__Data:__ "hn_stories_select.csv" contains a selection of user submissions to Hacker News (http://news.ycombinator.com/) (3000 randomly sampled entries from 2006 to 2015). Developer Arnaud Drizard used the Hacker News API to scrape these data, which is available from one of his GitHub repositories at https://github.com/arnauddri/hn.

Columns in data set:
* submission_time - When the article was submitted
* upvotes - The number of upvotes the article received
* url - The base URL of the article
* headline - The article's headline

In [1]:
# Overview of the Data
import pandas as pd
submissions = pd.read_csv("hn_stories_select.csv")
submissions.columns = ["submission_time", "upvotes", "url", "headline"]
submissions = submissions.dropna()

In [2]:
# Tokenizing the Headlines
tokenized_headlines = []

for i in submissions.headline:
    tokenized_headlines.append( i.split(" ") )

In [3]:
# Preprocessing Tokens to Increase Accuracy
punctuation = [",", ":", ";", ".", "'", '"', "’", "?", "/", "-", "+", "&", "(", ")"]
clean_tokenized = []

for item in tokenized_headlines:
    tokens = []
    for token in item:
        token = token.lower()
        for punc in punctuation:
            token = token.replace(punc, "")
        tokens.append(token)
    clean_tokenized.append(tokens)

In [4]:
# Assembling a Matrix of Unique Words
import numpy as np
unique_tokens = []
single_tokens = []

#flat_list = [item for sublist in clean_tokenized for item in sublist]

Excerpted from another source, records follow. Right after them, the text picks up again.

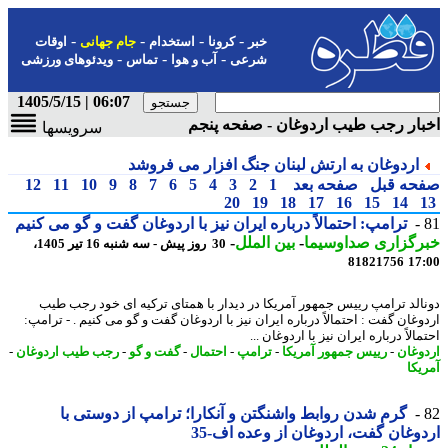
-
-
-
-
خبر
کرونا
استخدام
جام جهانی
اوقات
-
-
-
شرعی
آب و هوا
تماس
ویدئوهای ورزشی
06:07 | 1405/5/15
ار رجب طیب اردوغان - صفحه پنجم
سرویسها
اردوغان به ارتش لبنان جنگ افزار می فروشد
حه قبل
صفحه بعد
1
2
3
4
5
6
7
8
9
10
11
12
20
19
18
17
16
15
14
ترامپ: احتمالاً درباره ایران نیز با اردوغان گفت و گو می کنیم
رگزاری صداوسیما
-
بین الملل
-
30 روز پیش - سه شنبه 16 تیر 1405،
81821756
17
الد ترامپ رییس جمهور آمریکا در دیدار با همتای ترکیه ای خود رجب طیب
وغان گفت : احتمالاً درباره ایران نیز با اردوغان گفت و گو می کنیم . - ترامپ:
الاً درباره ایران نیز با اردوغان ...
وغان
-
رییس جمهور آمریکا
-
ترامپ
-
احتمال
-
گفت و گو
-
رجب طیب اردوغان
-
یکا
گرم شدن روابط واشنگتن و آنکارا؛ ترامپ از دوستی با
وغان گفت، اردوغان از وعده اف-35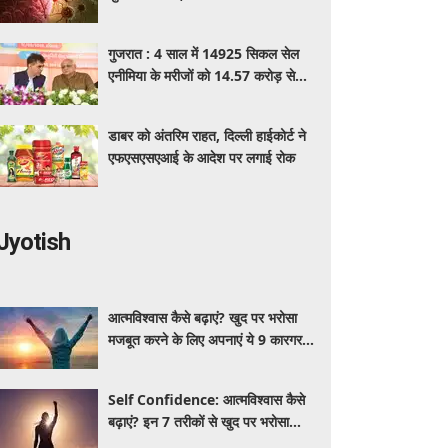
पहचान का आसान तरीका
गुजरात : 4 साल में 14925 सिकल सेल
एनीमिया के मरीजों को 14.57 करोड़ से
अधिक का मुफ्त इलाज
डाबर को अंतरिम राहत, दिल्ली हाईकोर्ट ने
एफएसएसएआई के आदेश पर लगाई रोक
Jyotish
आत्मविश्वास कैसे बढ़ाएं? खुद पर भरोसा
मजबूत करने के लिए अपनाएं ये 9 कारगर
तरीके
Self Confidence: आत्मविश्वास कैसे
बढ़ाएं? इन 7 तरीकों से खुद पर भरोसा
मजबूत करें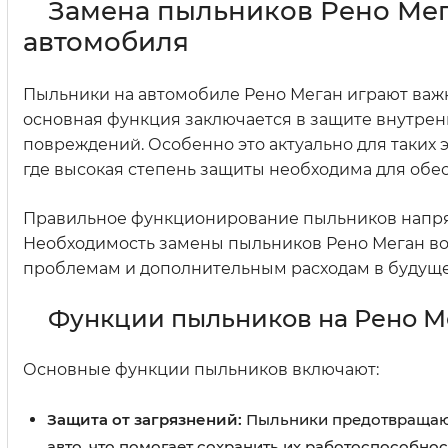
Замена пыльников Рено Мег
автомобиля
Пыльники на автомобиле Рено Меган играют важн
основная функция заключается в защите внутрен
повреждений. Особенно это актуально для таких
где высокая степень защиты необходима для обе
Правильное функционирование пыльников напрям
Необходимость замены пыльников Рено Меган воз
проблемам и дополнительным расходам в будущ
Функции пыльников на Рено М
Основные функции пыльников включают:
Защита от загрязнений:
Пыльники предотвращают 
авто, что помогает сохранить их работоспособнос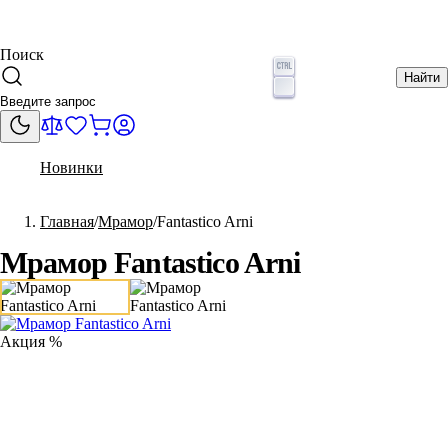
Поиск
Найти
Новинки
Главная
Мрамор
Fantastico Arni
Мрамор Fantastico Arni
Акция %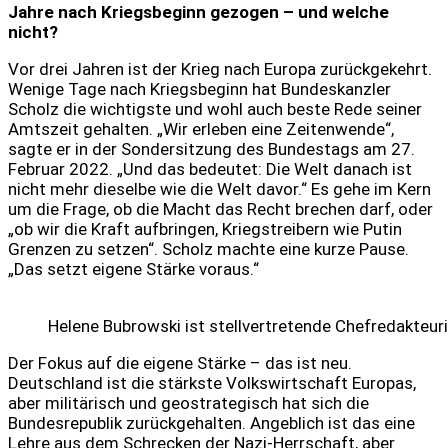
Jahre nach Kriegsbeginn gezogen – und welche
nicht?
Vor drei Jahren ist der Krieg nach Europa zurückgekehrt.
Wenige Tage nach Kriegsbeginn hat Bundeskanzler
Scholz die wichtigste und wohl auch beste Rede seiner
Amtszeit gehalten. „Wir erleben eine Zeitenwende“,
sagte er in der Sondersitzung des Bundestags am 27.
Februar 2022. „Und das bedeutet: Die Welt danach ist
nicht mehr dieselbe wie die Welt davor.“ Es gehe im Kern
um die Frage, ob die Macht das Recht brechen darf, oder
„ob wir die Kraft aufbringen, Kriegstreibern wie Putin
Grenzen zu setzen“. Scholz machte eine kurze Pause.
„Das setzt eigene Stärke voraus.“
Helene Bubrowski ist stellvertretende Chefredakteuri
Der Fokus auf die eigene Stärke – das ist neu.
Deutschland ist die stärkste Volkswirtschaft Europas,
aber militärisch und geostrategisch hat sich die
Bundesrepublik zurückgehalten. Angeblich ist das eine
Lehre aus dem Schrecken der Nazi-Herrschaft, aber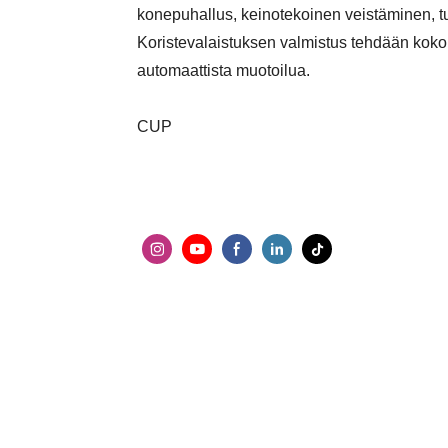
konepuhallus, keinotekoinen veistäminen, tul
Koristevalaistuksen valmistus tehdään koko
automaattista muotoilua.
CUP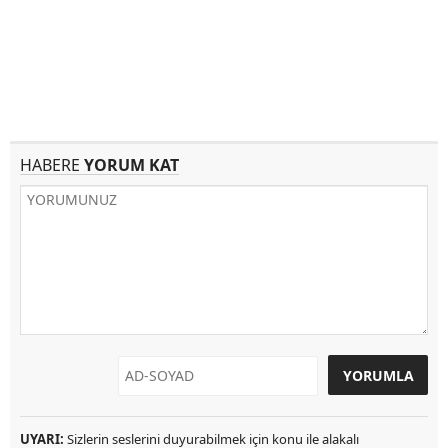
HABERE
YORUM KAT
UYARI:
Sizlerin seslerini duyurabilmek için konu ile alakalı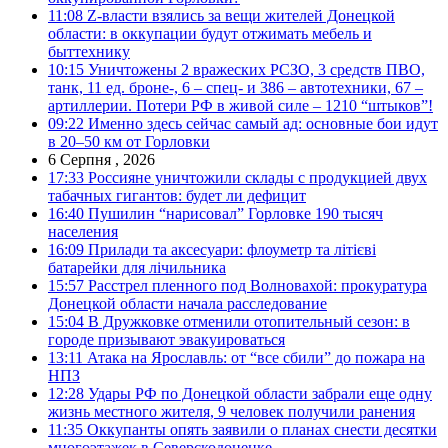
11:08
Z-власти взялись за вещи жителей Донецкой
области: в оккупации будут отжимать мебель и
быттехнику
10:15
Уничтожены 2 вражеских РСЗО, 3 средств ПВО,
танк, 11 ед. броне-, 6 – спец- и 386 – автотехники, 67 –
артиллерии. Потери РФ в живой силе – 1210 “штыков”!
09:22
Именно здесь сейчас самый ад: основные бои идут
в 20–50 км от Горловки
6 Серпня , 2026
17:33
Россияне уничтожили склады с продукцией двух
табачных гигантов: будет ли дефицит
16:40
Пушилин “нарисовал” Горловке 190 тысяч
населения
16:09
Прилади та аксесуари: флоуметр та літієві
батарейки для лічильника
15:57
Расстрел пленного под Волновахой: прокуратура
Донецкой области начала расследование
15:04
В Дружковке отменили отопительный сезон: в
городе призывают эвакуироваться
13:11
Атака на Ярославль: от “все сбили” до пожара на
НПЗ
12:28
Удары РФ по Донецкой области забрали еще одну
жизнь местного жителя, 9 человек получили ранения
11:35
Оккупанты опять заявили о планах снести десятки
многоэтажек в Северскодонецке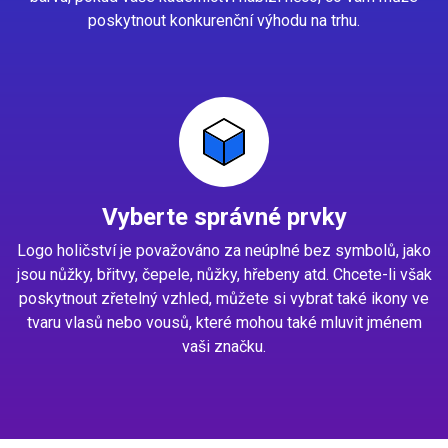
poskytnout konkurenční výhodu na trhu.
Vyberte správné prvky
Logo holičství je považováno za neúplné bez symbolů, jako
jsou nůžky, břitvy, čepele, nůžky, hřebeny atd. Chcete-li však
poskytnout zřetelný vzhled, můžete si vybrat také ikony ve
tvaru vlasů nebo vousů, které mohou také mluvit jménem
vaši značku.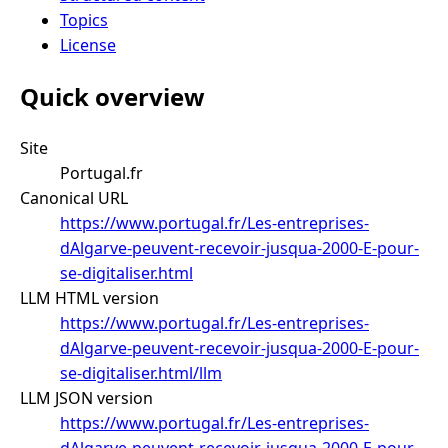
Topics
License
Quick overview
Site
Portugal.fr
Canonical URL
https://www.portugal.fr/Les-entreprises-
dAlgarve-peuvent-recevoir-jusqua-2000-E-pour-
se-digitaliser.html
LLM HTML version
https://www.portugal.fr/Les-entreprises-
dAlgarve-peuvent-recevoir-jusqua-2000-E-pour-
se-digitaliser.html/llm
LLM JSON version
https://www.portugal.fr/Les-entreprises-
dAlgarve-peuvent-recevoir-jusqua-2000-E-pour-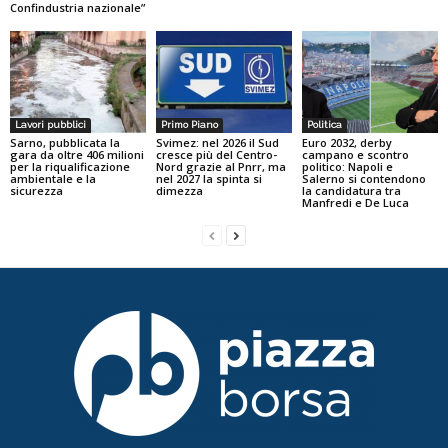
Confindustria nazionale”
Lavori pubblici
Primo Piano
Politica
Sarno, pubblicata la
Svimez: nel 2026 il Sud
Euro 2032, derby
gara da oltre 406 milioni
cresce più del Centro-
campano e scontro
per la riqualificazione
Nord grazie al Pnrr, ma
politico: Napoli e
ambientale e la
nel 2027 la spinta si
Salerno si contendono
sicurezza
dimezza
la candidatura tra
Manfredi e De Luca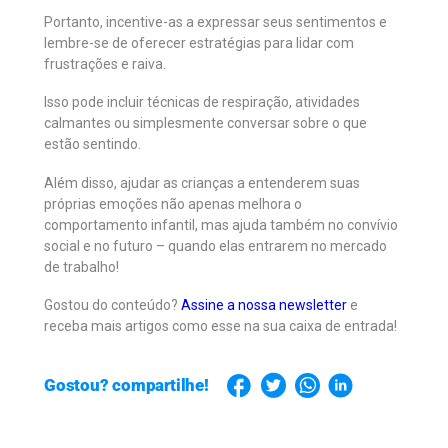
Portanto, incentive-as a expressar seus sentimentos e
lembre-se de oferecer estratégias para lidar com
frustrações e raiva.
Isso pode incluir técnicas de respiração, atividades
calmantes ou simplesmente conversar sobre o que
estão sentindo.
Além disso, ajudar as crianças a entenderem suas
próprias emoções não apenas melhora o
comportamento infantil, mas ajuda também no convívio
social e no futuro – quando elas entrarem no mercado
de trabalho!
Gostou do conteúdo?
Assine a nossa newsletter
e
receba mais artigos como esse na sua caixa de entrada!
Gostou? compartilhe!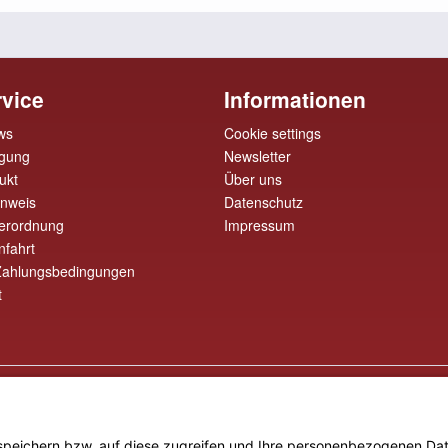
vice
Informationen
ws
Cookie settings
rgung
Newsletter
ukt
Über uns
inweis
Datenschutz
erordnung
Impressum
nfahrt
Zahlungsbedingungen
t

# Print top words in cleaned-up input data
#import collections
#ncount = 500
#print ( collections.Counter(flat_list).most_common(ncount) )

unique_tokens_firstencounter = []
unique_tokens = []

for list in clean_tokenized:
    for token in list:
        if ( token in unique_tokens ):
            continue
        elif ( token in unique_tokens_firstencounter ):
            unique_tokens.append( token )
        else:
            
            unique_tokens_firstencounter.append(token)
            
counts = pd.DataFrame(0, index=np.arange(len(clean_tokenized)), columns=unique_tokens)

In [5]:
# Counting Token Occurrences

# We've already loaded in clean_tokenized and counts

for row, list in enumerate(clean_tokenized):
    for token in list:
        if ( token in unique_tokens ):
            counts.iloc[row][token] = counts.iloc[row][token]+1

In [6]:
# Removing Columns to Increase Accuracy

word_counts = counts.sum(axis=0)

word_counts_bool = [ (i >= 5) & (i <= 100 ) for i in word_counts ]

counts = counts.loc[:,word_counts_bool]

In [7]:
# Split data set into train and test samples
from sklearn.cross_validation import train_test_split

X_train, X_test, y_train, y_test = train_test_split(counts, submissions["upvotes"], test_size=0.2, random_state=1)



In [8]:
# Making Predictions With fit()
from sklearn.linear_model import LinearRegression

clf = LinearRegression()

clf.fit( X_train, y_train )
predictions = clf.predict( X_test )



Use Mean Squared Error (https://en.wikipedia.org/wiki/Mean_squared_error) to quantify prediction error

In [9]:
# Calculating Prediction Error

mse = np.sum( (predictions-y_test)**2 )
mse /= len( predictions )

print ( "Mean Squared Error: ", mse )

Mean Squared Error:  2652.60825125


We can take several steps to reduce the error and explore natural language processing further. Here are some ideas for your next steps:

* Use the entire data set. While we used samples in this mission, you could download the entire data set from this GitHub repository. This approach will reduce the error rate dramatically. There are many features in natural language processing. Using more data will ensure that the model will find more occurrences of the same features in the test and training sets, which will help the model make better predictions.
* Add "meta" features like headline length and average word length.
* Use a random forest, or another more powerful machine learning technique.
* Explore different thresholds for removing extraneous columns.